No me arrepentí de nada.
Mi corazón dio un vuelco en cuanto él abrió la boca.
—¿Estás bien? —preguntó.
—Muy perturbada, pero sí —dije, presa de la agitación.
Cuando mi respiración se normalizó, me volví a Sam y sonreí.
—¿Estás conforme? —dijo.
—Mucho.
—¿Y qué conseguiste? —insistió él.
Costaba demasiado hacerlo, pero mi yo interna me decía que empujarlo por ese lado era mi única estrategia factible. Sam era muy... anticuado, de alguna forma. Mis actitudes seguramente no ayudaban mucho a que se sintiera capaz de dar un paso conmigo.
Más bien yo quería que corriera un maratón.
—Mucho.
Él enarcó una ceja, furioso. Puso los ojos en blanco y murmuró un como quieras bastante agrio.

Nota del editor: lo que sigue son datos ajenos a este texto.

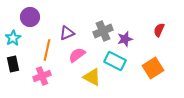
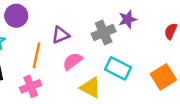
purple star: (125, 39) -> (128, 19), moved

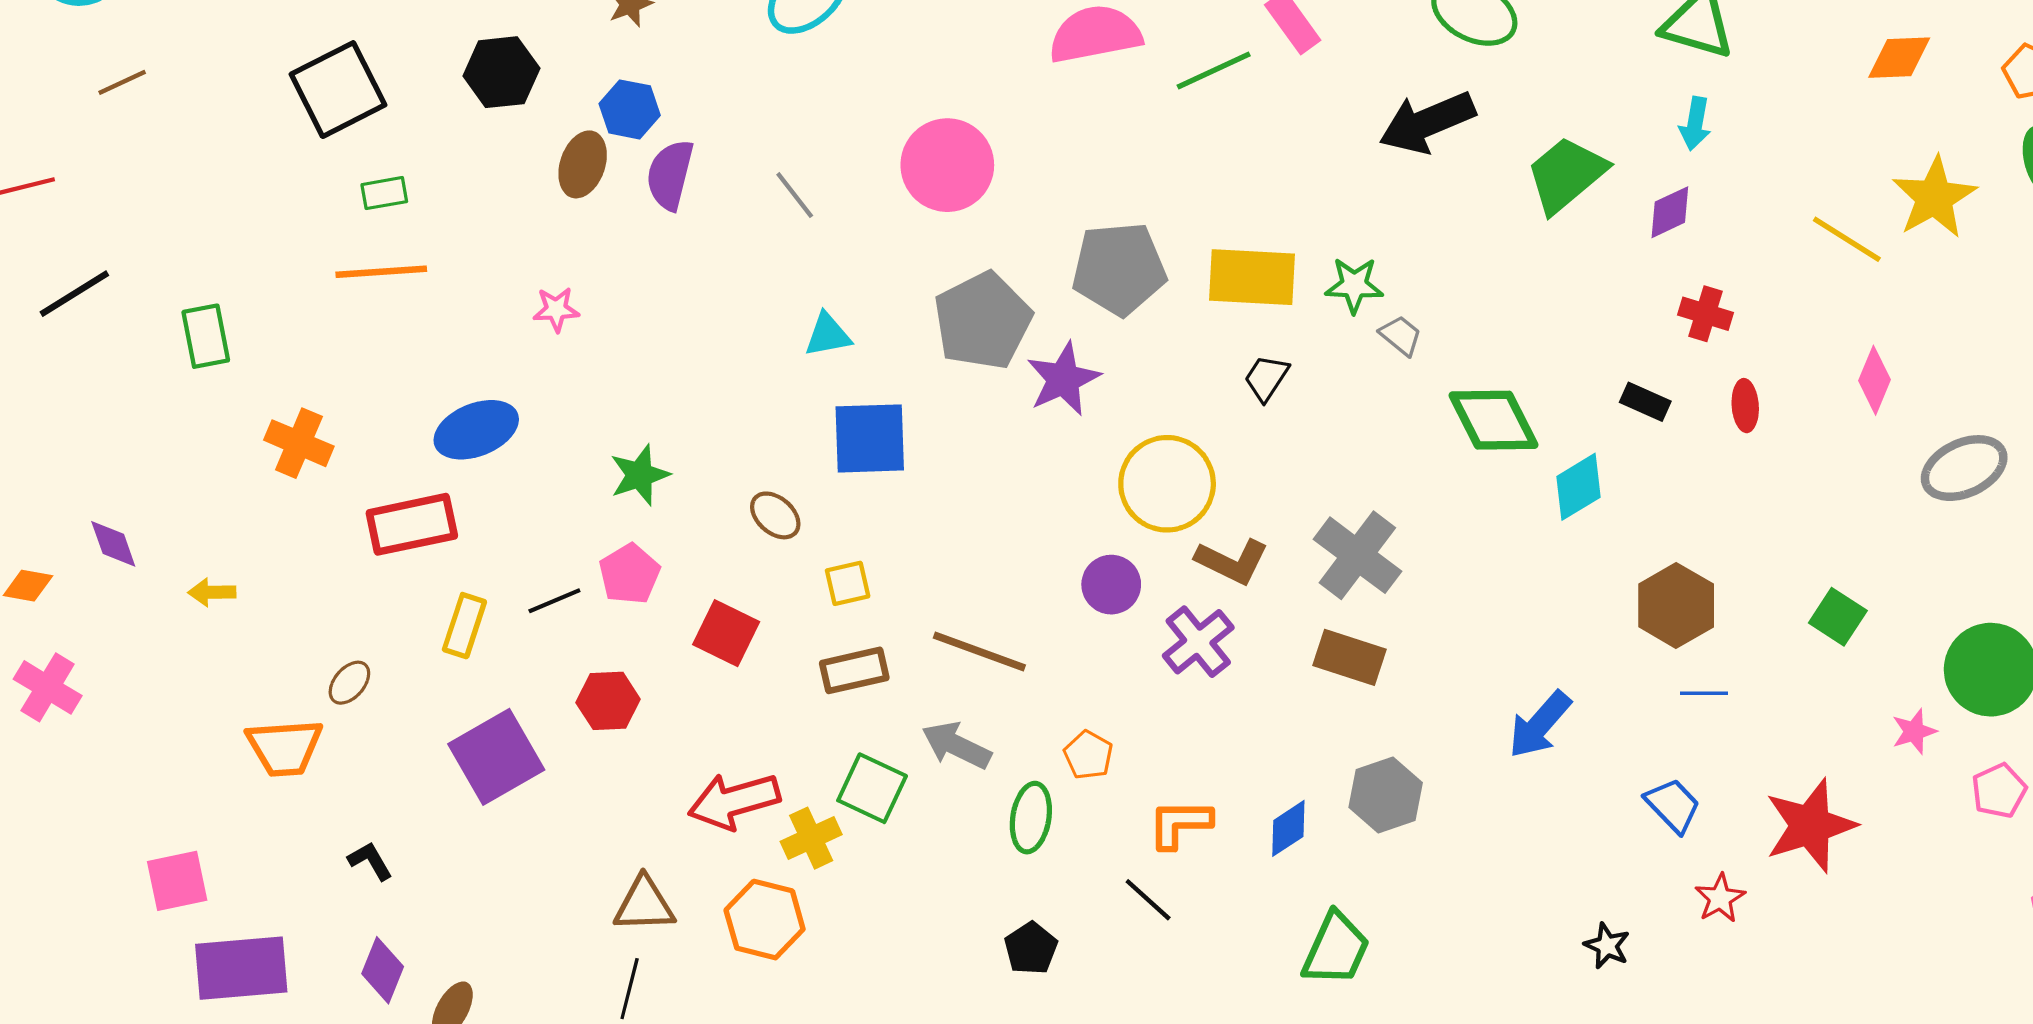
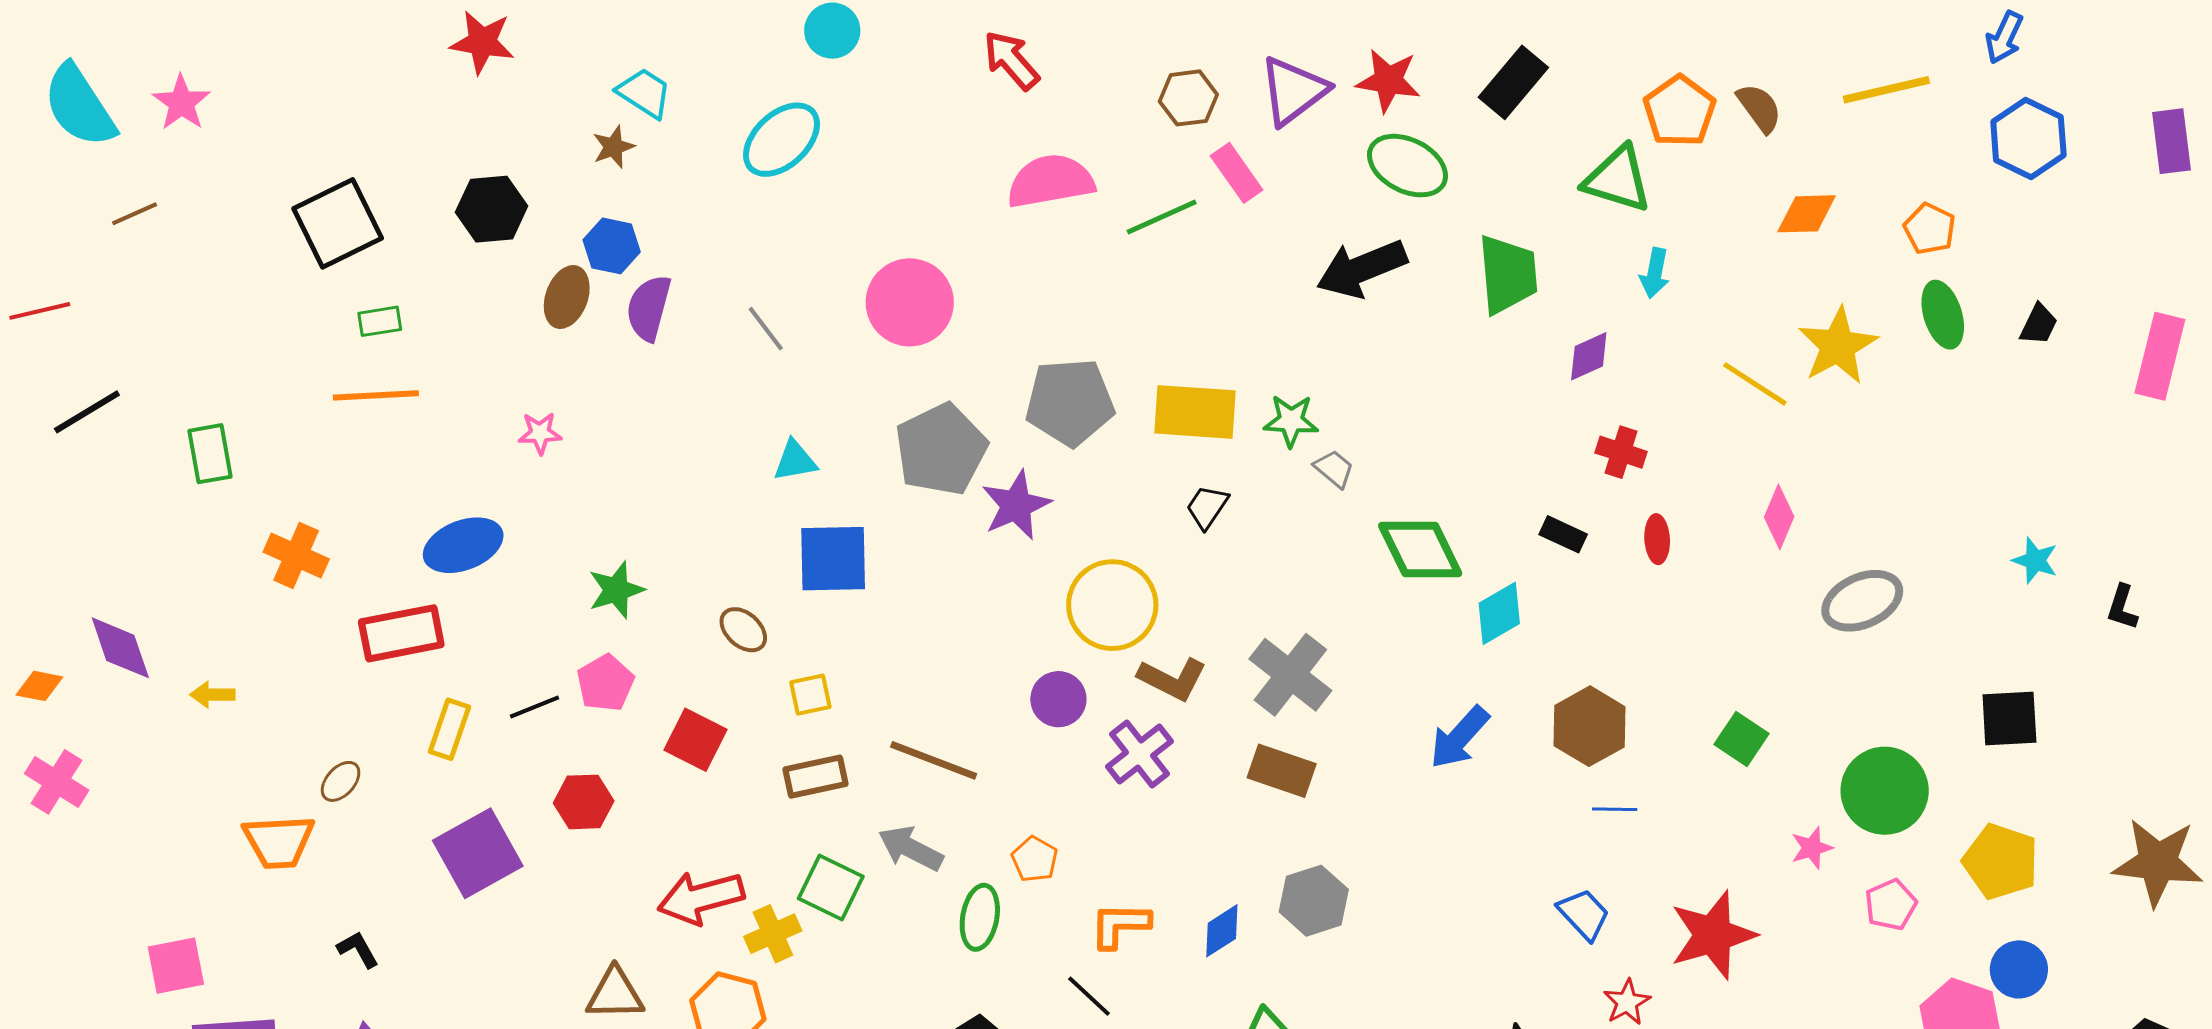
cyan arrow: (1695, 124) -> (1655, 273), moved
green trapezoid: (1566, 174) -> (1508, 274), moved, turned 124
purple diamond: (113, 544) -> (120, 648), size x1.4
blue arrow: (1540, 725) -> (1459, 737), moved

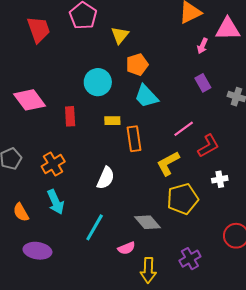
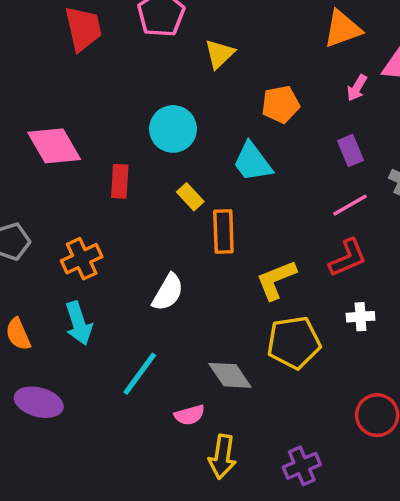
orange pentagon: (137, 65) -> (281, 104), moved
yellow rectangle: (112, 121) -> (190, 197), turned 42
pink line: (184, 129) -> (350, 205), moved
purple cross: (190, 259) -> (302, 466), moved

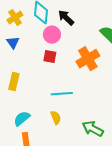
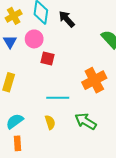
pink circle: (52, 35) -> (34, 39), moved
orange cross: (88, 59) -> (94, 80), moved
green arrow: (93, 129) -> (86, 121), moved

Me eché a reír por completo. La mirada de Sam, gélida ya de por sí, adoptó un dejo de advertencia. Nunca le había visto enojado. No al menos tanto como en ese instante.
—Cuéntame el chiste. Tiene que ser muy bueno —dijo.
Encendió el coche.
—Te ves muy lindo cuando te impacientas —murmuré.
—Sí, claro.
—Y además me enfadas mucho —dije, sin dejar de sonreír. Él me observó.
Me imaginé que diría algo para callarme. Para defenderse. Pero se ganó otro trozo de mi corazón al guardar silencio y encorvarse un poco en su lugar.
Los silencios de Sam eran muy ruidosos.
Al menos a mí, me provocaban cosas raras; cosas como distracción (se me olvidaba que el mundo existía), el miedo (iba a irse pronto y yo quería besarlo muy, muy desesperadamente), la incertidumbre (¿y si no funcionaba lo nuestro? ¿Y si él no me veía de esa manera ya?). Y, por último, cosas como la tensión sexual que solo se rompe en la cama, entre las sábanas, con gemidos y jadeos y cariño como fondo musical.
Dios... sacas lo peor de mí.
—Tú me sacas de quicio —musitó por fin. Había apagado de nuevo el auto.
Nos acercamos hasta que él pudo, con sus dedos izquierdos, acomodarme el cabello a un lado del rostro. Lo hizo con tanta paciencia que no me dejó otra opción.
Incliné mi rostro hacia el suyo, deposité en sus labios un beso casto y me aparté un poco, esperando a que el mundo colapsara de una vez y para siempre.